IMAGE ANALYSIS INTRO USING PYTHON & OPENCV

Updated October 2015

It’s been a while since I first wrote about how useful computer vision can be in product development, and I recently put together a quick demo for other engineers at my new gig (@ Continuum) that is cleaner and more thorough than previous versions (plus it uses the cv2 library instead of the deprecated cv library I used before).

(and of course it’s written in python)

…

Image analysis is hugely powerful, particularly in the context of product development. Most of the challenges in computer vision (and AI in general) comes from trying to process unstructured and/or uncontrolled information.

Fortunately, we product development engineers spend a bunch of time setting up experiments in the lab. In those cases we have much more control over lighting and what we’re tracking than we would if we were trying to track something in the “real” world.
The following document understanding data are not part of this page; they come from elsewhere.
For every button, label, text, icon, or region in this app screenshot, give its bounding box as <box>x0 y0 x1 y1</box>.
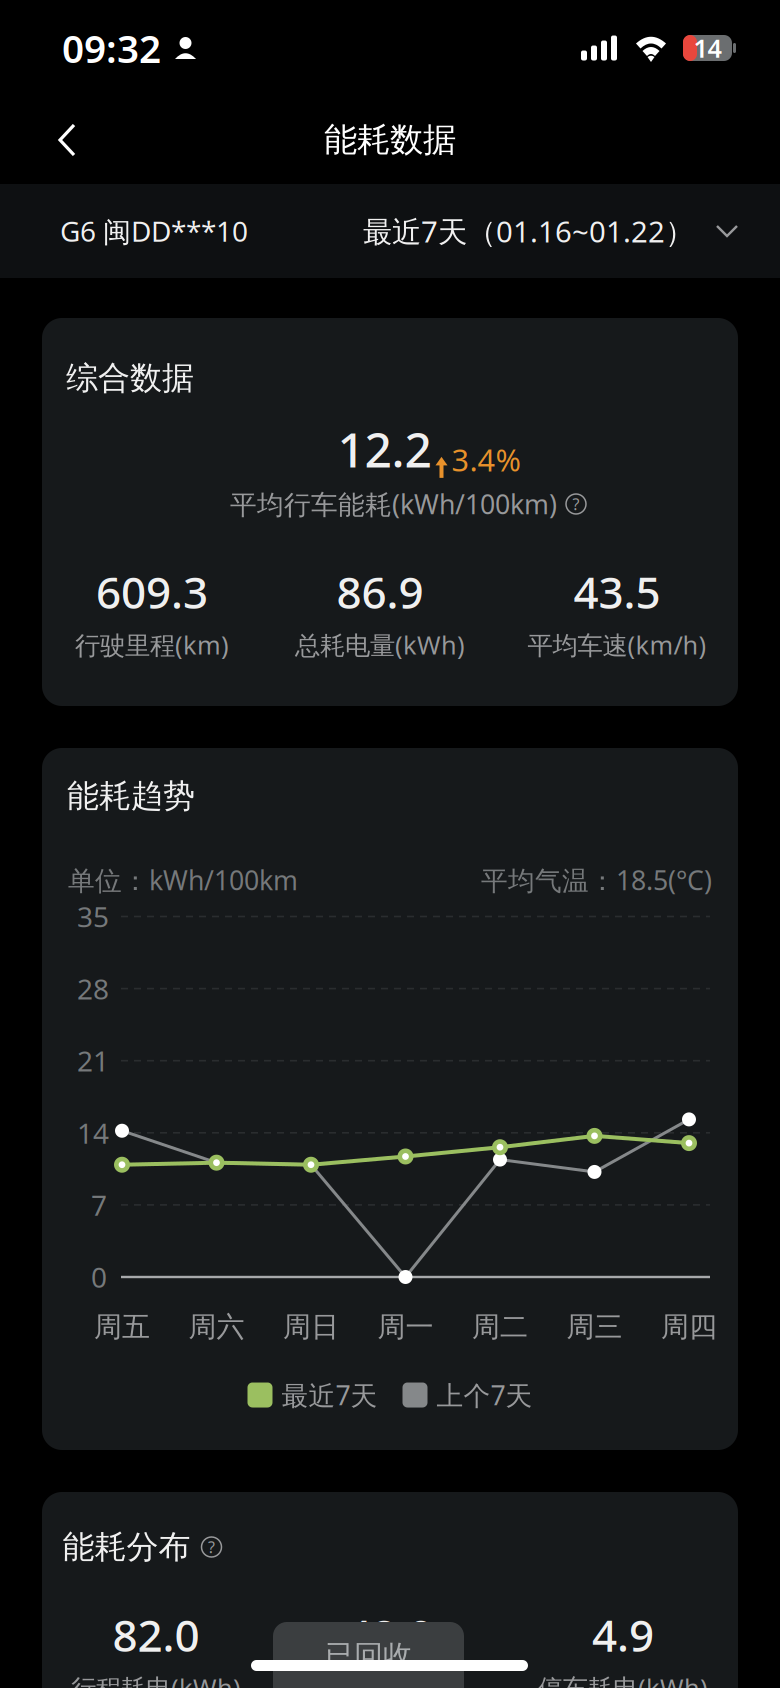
staticText: 4.9 <box>592 1606 654 1664</box>
staticText: 28 <box>77 970 109 1007</box>
staticText: 43.5 <box>574 562 660 621</box>
staticText: 行程耗电(kWh) <box>71 1671 241 1688</box>
staticText: 09:32 <box>62 22 161 74</box>
staticText: 周日 <box>283 1310 339 1344</box>
staticText: 86.9 <box>336 562 424 621</box>
button[interactable]: Back <box>32 100 102 180</box>
staticText: 单位：kWh/100km <box>68 862 298 898</box>
staticText: 609.3 <box>96 562 208 621</box>
staticText: 14 <box>77 1114 109 1151</box>
staticText: 14 <box>694 31 722 65</box>
staticText: 82.0 <box>112 1606 200 1664</box>
staticText: 平均车速(km/h) <box>528 628 706 662</box>
staticText: 最近7天（01.16~01.22） <box>363 212 694 250</box>
staticText: 能耗趋势 <box>67 776 195 816</box>
staticText: 周三 <box>566 1310 622 1344</box>
staticText: ? <box>572 493 580 515</box>
staticText: 周二 <box>472 1310 528 1344</box>
staticText: 周四 <box>661 1310 717 1344</box>
staticText: 周一 <box>378 1310 434 1344</box>
staticText: 能耗分布 <box>62 1527 190 1567</box>
staticText: 已回收 <box>325 1638 412 1674</box>
button[interactable]: 最近7天（01.16~01.22） <box>0 212 738 250</box>
staticText: G6 闽DD***10 <box>60 212 248 250</box>
staticText: 平均行车能耗(kWh/100km) <box>230 486 557 522</box>
staticText: 停车耗电(kWh) <box>538 1671 708 1688</box>
staticText: 上个7天 <box>436 1377 532 1413</box>
staticText: 周六 <box>188 1310 244 1344</box>
staticText: 周五 <box>94 1310 150 1344</box>
staticText: ? <box>208 1536 215 1558</box>
staticText: 21 <box>77 1042 109 1079</box>
staticText: 48.0 <box>346 1606 434 1664</box>
staticText: 最近7天 <box>282 1377 378 1413</box>
staticText: 12.2 <box>338 417 432 481</box>
staticText: 平均气温：18.5(°C) <box>481 862 712 898</box>
staticText: 能耗数据 <box>324 120 456 160</box>
staticText: 行驶里程(km) <box>75 628 229 662</box>
staticText: 0 <box>91 1258 107 1296</box>
staticText: 7 <box>91 1186 107 1224</box>
staticText: 3.4% <box>452 439 520 480</box>
staticText: 35 <box>77 898 109 935</box>
staticText: 综合数据 <box>66 358 194 398</box>
staticText: 总耗电量(kWh) <box>295 628 465 662</box>
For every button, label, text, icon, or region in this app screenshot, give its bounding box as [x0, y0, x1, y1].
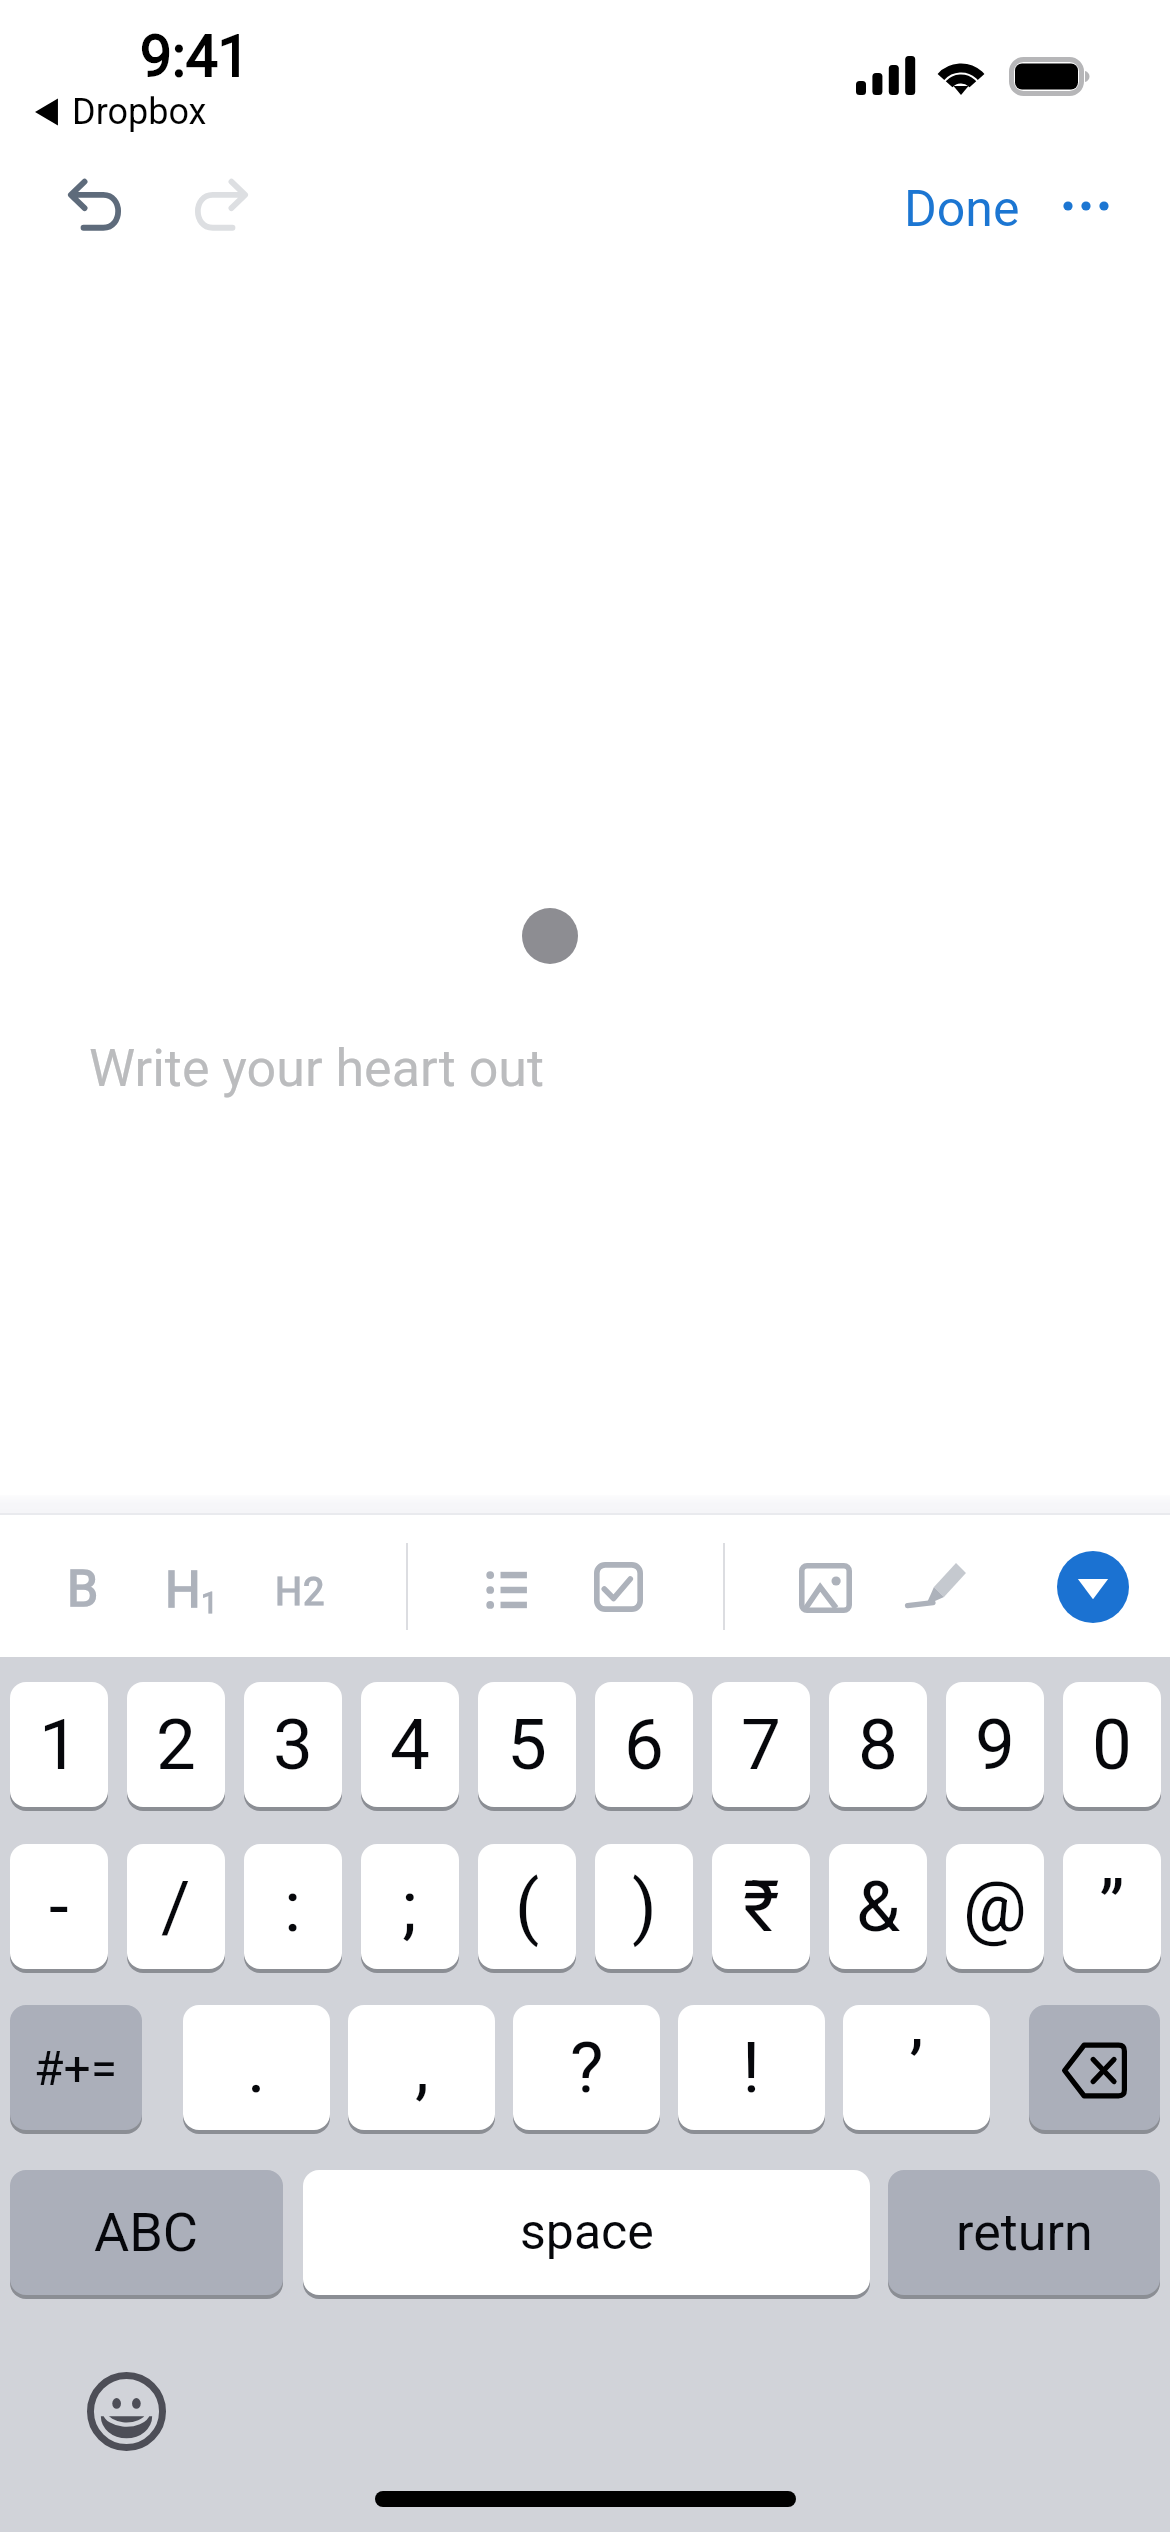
staticText: ! — [742, 2026, 761, 2109]
staticText: Write your heart out — [89, 1038, 545, 1099]
staticText: 2 — [303, 1570, 325, 1615]
staticText: : — [284, 1865, 302, 1948]
button[interactable]: Bulleted list — [466, 1551, 550, 1621]
button[interactable]: #+= — [10, 2005, 142, 2130]
staticText: ₹ — [743, 1865, 780, 1948]
button[interactable]: H — [244, 1547, 356, 1637]
staticText: ; — [402, 1865, 418, 1948]
staticText: & — [856, 1865, 901, 1948]
staticText: ( — [515, 1865, 540, 1948]
button[interactable]: Insert image — [787, 1549, 865, 1621]
staticText: ? — [570, 2026, 604, 2109]
button[interactable]: B — [38, 1544, 128, 1634]
button[interactable]: ; — [361, 1844, 459, 1969]
staticText: / — [161, 1865, 191, 1948]
button[interactable]: Hide keyboard — [1057, 1551, 1129, 1623]
button[interactable]: ) — [595, 1844, 693, 1969]
button[interactable]: 6 — [595, 1682, 693, 1807]
button[interactable]: ₹ — [712, 1844, 810, 1969]
button[interactable]: Emoji — [77, 2362, 176, 2461]
staticText: 9:41 — [140, 23, 250, 90]
staticText: 8 — [858, 1703, 898, 1786]
button[interactable]: Done — [882, 162, 1042, 257]
button[interactable]: Redo — [170, 155, 273, 258]
staticText: 1 — [201, 1585, 218, 1620]
button[interactable]: 0 — [1063, 1682, 1161, 1807]
button[interactable]: space — [303, 2170, 870, 2295]
staticText: 6 — [624, 1703, 664, 1786]
button[interactable]: ’ — [843, 2005, 990, 2130]
button[interactable]: H — [135, 1545, 247, 1635]
staticText: space — [520, 2203, 654, 2262]
staticText: H — [275, 1570, 303, 1615]
button[interactable]: ” — [1063, 1844, 1161, 1969]
button[interactable]: 3 — [244, 1682, 342, 1807]
button[interactable]: 5 — [478, 1682, 576, 1807]
staticText: Done — [904, 180, 1020, 239]
button[interactable]: 1 — [10, 1682, 108, 1807]
button[interactable]: . — [183, 2005, 330, 2130]
staticText: Dropbox — [72, 91, 207, 133]
button[interactable]: 8 — [829, 1682, 927, 1807]
staticText: B — [67, 1560, 99, 1619]
button[interactable]: - — [10, 1844, 108, 1969]
button[interactable]: @ — [946, 1844, 1044, 1969]
button[interactable]: 2 — [127, 1682, 225, 1807]
staticText: 3 — [273, 1703, 313, 1786]
staticText: 4 — [390, 1703, 430, 1786]
staticText: - — [49, 1865, 69, 1948]
staticText: @ — [963, 1865, 1027, 1948]
button[interactable]: Undo — [43, 155, 146, 258]
staticText: , — [415, 2026, 429, 2109]
button[interactable]: More options — [1036, 156, 1136, 256]
button[interactable]: , — [348, 2005, 495, 2130]
staticText: 2 — [156, 1703, 196, 1786]
button[interactable]: ? — [513, 2005, 660, 2130]
button[interactable]: Dropbox — [34, 91, 207, 133]
staticText: 7 — [741, 1703, 781, 1786]
staticText: 0 — [1092, 1703, 1132, 1786]
button[interactable]: : — [244, 1844, 342, 1969]
button[interactable]: / — [127, 1844, 225, 1969]
staticText: ) — [632, 1865, 657, 1948]
staticText: H — [165, 1561, 201, 1620]
button[interactable]: & — [829, 1844, 927, 1969]
button[interactable]: Checklist — [582, 1549, 654, 1621]
button[interactable]: Draw — [896, 1545, 982, 1625]
staticText: #+= — [34, 2040, 118, 2096]
button[interactable]: return — [888, 2170, 1160, 2295]
staticText: ’ — [909, 2026, 924, 2109]
staticText: return — [956, 2202, 1093, 2263]
button[interactable]: 9 — [946, 1682, 1044, 1807]
button[interactable]: ( — [478, 1844, 576, 1969]
staticText: 1 — [39, 1703, 79, 1786]
button[interactable]: ABC — [10, 2170, 283, 2295]
button[interactable]: 7 — [712, 1682, 810, 1807]
button[interactable]: 4 — [361, 1682, 459, 1807]
button[interactable]: ! — [678, 2005, 825, 2130]
button[interactable]: Backspace — [1029, 2005, 1160, 2130]
staticText: ” — [1099, 1865, 1125, 1948]
staticText: . — [247, 2026, 266, 2109]
staticText: ABC — [94, 2201, 199, 2264]
staticText: 5 — [507, 1703, 547, 1786]
staticText: 9 — [975, 1703, 1015, 1786]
So to kick off with the basics we’re going to take a look at an image and see if we can identify an object in it!

Python’s most interesting functionality comes from it’s wide range of libraries. These are typically placed at the top of a file using the syntax shown below

In [1]:
from ipywidgets import interact #this allows interactivty in the notebook
import cv2 # a computer vision library
import matplotlib.pyplot as plt #a plotting library
import os #library for navigating the os

First create a variable that has the location of folder. Then list all the files in that folder using the listdir function from the os library

In [2]:
file_dir = r"C:\Users\cloughnane\code\demo"
print os.listdir(file_dir)['.ipynb_checkpoints', 'abduction.avi', 'ball.jpg', 'cv blog video.mov', 'Image Analysis Tutorial.ipynb', 'Untitled.ipynb', 'Untitled1.ipynb']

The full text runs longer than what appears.